The Opportunity Rover, also known as the Mars Exploration Rover B (or MER-1), has finally been declared at end of mission today after 5,352 Mars solar days when NASA was not successfully able to re-establish contact. It had been apparently knocked off-line by a dust storm and was unable to restart either due to power loss or some other catastrophic failure. Originally intended for a 90 Mars solar day mission, its mission became almost 60 times longer than anticipated and it traveled nearly 30 miles on the surface in total. Spirit, or MER-2, its sister unit, had previously reached end of mission in 2010.
And why would we report that here? Because Opportunity and Spirit were both in fact powered by the POWER1, or more accurately a 20MHz BAE RAD6000, a radiation-hardened version of the original IBM RISC Single Chip CPU and the indirect ancestor of the PowerPC 601. There are a lot of POWER chips in space, both with the original RAD6000 and its successor the RAD750, a radiation-hardened version of the PowerPC G3.
What an awesome little tidbit of information about these Mars rovers, which I’m assuming everybody holds in high regard as excellent examples of human ingenuety and engineering.
Excellent news article.. it definitely belongs on the website !
They could’ve put some wipers on the panels, no?
“Originally intended for a 90 Mars solar day mission,” everything’s said…
Wasn’t the 90-days thing a limit supposedly imposed by the dusting? (before the observation that gusts would remove some dust from the panels was made).
Which begs the question: Why design such a failure point? Couldn’t they de-dust the panels using wipers?
Mars is cold as hell, with surface covered in corrosive dust, which puts severe limitations on what materials you can use.

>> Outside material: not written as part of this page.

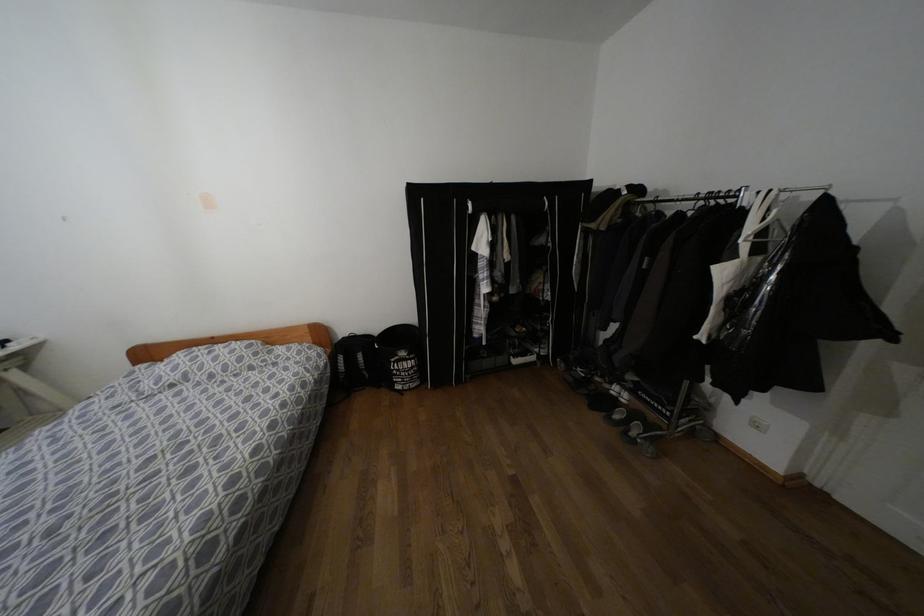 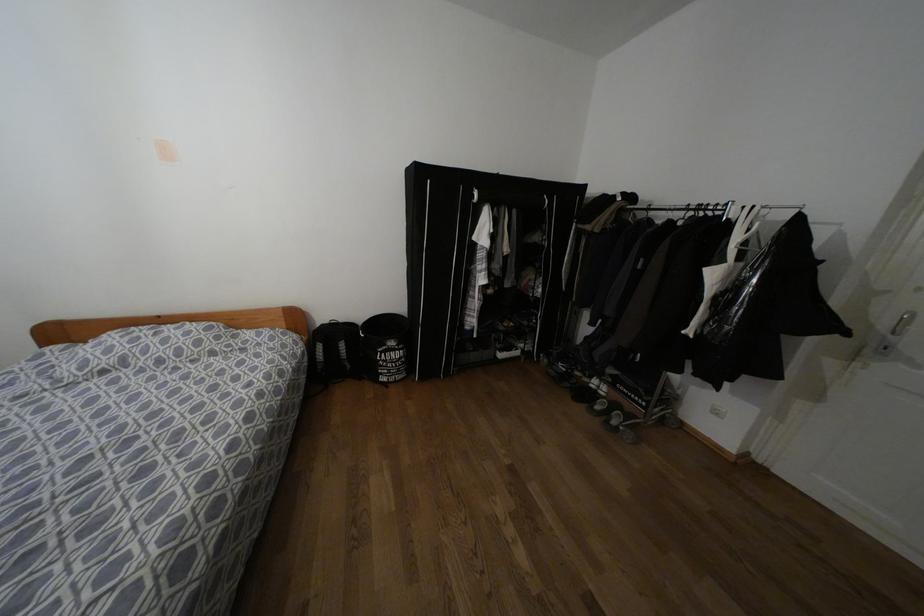 Find the pixel in the second image that matches pixel 468 204 in the first image.

(475, 192) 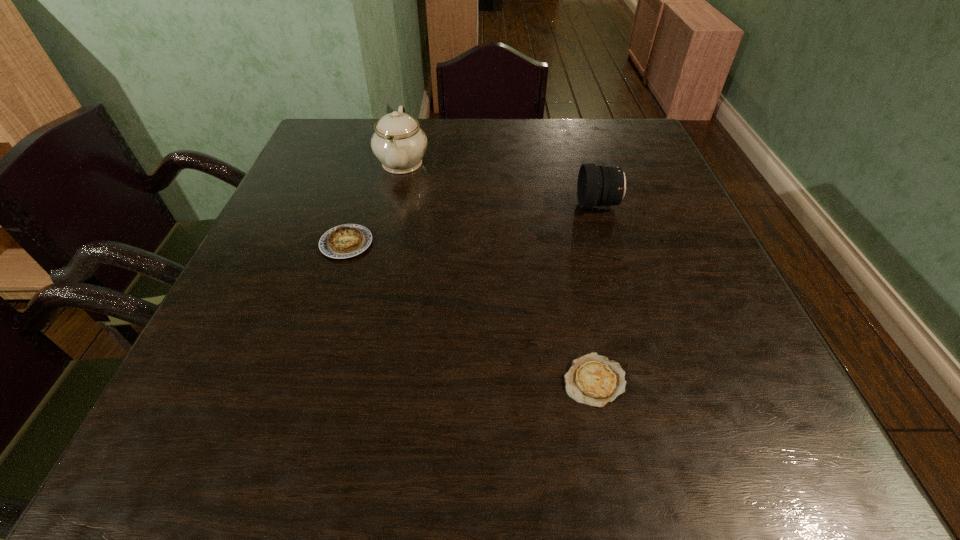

Also, without a lubricating liquid in the panels (such as water), the panels would get scratched pretty badly.
The panels are also also pretty big and unusually shaped. That means brushes + motor(s) to drive the wipers are going to be heavy.
It’s also easier to get funding if you mission is planned for 90 days, then extended, than start with a request for 10 years of finding
kurkosdr,
No, it doesn’t
Actually, the martians quit the maintenance contract because the NASA stopped paying for it.